That's not to say NPR hasn't become just another commercial broadcaster over the years. Probably this has made it change in a way that does not appeal to me so much any more.
A story some month's ago was a glaring example of biased reporting. Tom Banse came to the Silver Valley to tell of tourism. He failed to address the toxic state of the environment in the area and did not speak with the group that has fought for over two decades to address the health needs of the community because of toxic mining waste.
Today Chris Lehman tells us about bottled water. I am opposed to PET plastic bottles and some of the companies that just bottle tap water and tell you it is something else. I am not for Seattle water from the tap either.
I use a excellent filtration device I've had since I moved to Seattle over two decades ago. I remove the fluoride. Chris forgot to ask Andy Ryan about the added industrial fluoride.
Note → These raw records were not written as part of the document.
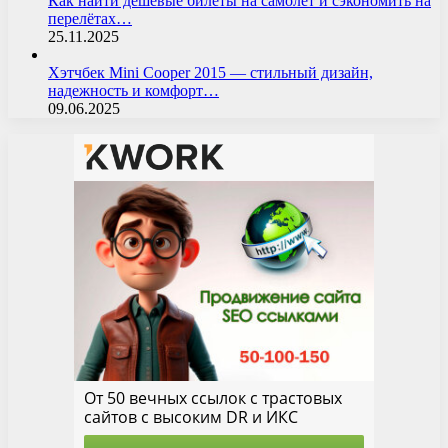
Как найти дешёвые билеты на самолёт и сэкономить на
перелётах…
25.11.2025
Хэтчбек Mini Cooper 2015 — стильный дизайн,
надежность и комфорт…
09.06.2025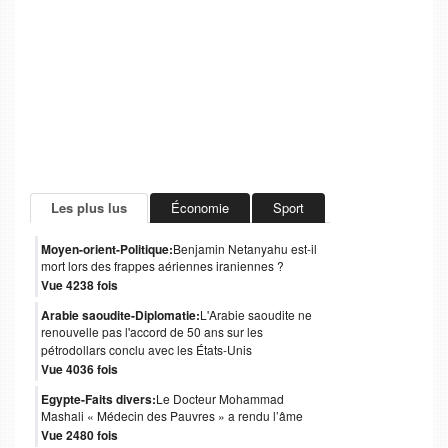
Les plus lus
Économie
Sport
Moyen-orient-Politique:
Benjamin Netanyahu est-il
mort lors des frappes aériennes iraniennes ?
Vue 4238 fois
Arabie saoudite-Diplomatie:
L'Arabie saoudite ne
renouvelle pas l'accord de 50 ans sur les
pétrodollars conclu avec les États-Unis
Vue 4036 fois
Egypte-Faits divers:
Le Docteur Mohammad
Mashali « Médecin des Pauvres » a rendu l’âme
Vue 2480 fois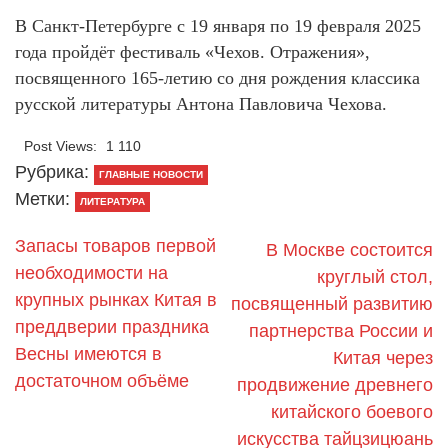
В Санкт-Петербурге с 19 января по 19 февраля 2025
года пройдёт фестиваль «Чехов. Отражения»,
посвященного 165-летию со дня рождения классика
русской литературы Антона Павловича Чехова.
Post Views:
1 110
Рубрика:
ГЛАВНЫЕ НОВОСТИ
Метки:
ЛИТЕРАТУРА
Запасы товаров первой
В Москве состоится
необходимости на
круглый стол,
крупных рынках Китая в
посвященный развитию
преддверии праздника
партнерства России и
Весны имеются в
Китая через
достаточном объёме
продвижение древнего
китайского боевого
искусства тайцзицюань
Seattle has added fluoride to the municipal water supply for more than thirty years. Seattle also has an ever increasing rate of cavities among children. This should tell you something.
Seattle, Portland Join Anti-Water Bottle Movement
Posted Wednesday, May 7, 2008
SEATLLE, WA - More cities around the country are joining the movement against bottled water. Seattle became the latest Northwest city to urge its residents to tap into tap water today. Correspondent Chris Lehman reports.
Seattle joins Portland, San Francisco and more than a dozen other cities around the country in trying to wean its residents from the bottle. Officials say bottled water is bad for the environment. It takes more energy to produce and ship bottled water than to simply pump it through pipes to your kitchen sink. And Andy Ryan of Seattle Public Utilities says the Cascade-fueled municipal water supply in the Northwest makes for some good sipping:
Andy Ryan: “We have in Seattle some of the best water in the country. So we believe that our water is as of good or higher quality than any of the bottled water that’s out there.”
Plus at pennies a gallon, tap water is much cheaper than the bottled variety. Some Northwest water guzzlers will have another incentive to switch to the tap. Starting next year, water bottles in Oregon will come with a nickel deposit. I’m Chris Lehman reporting.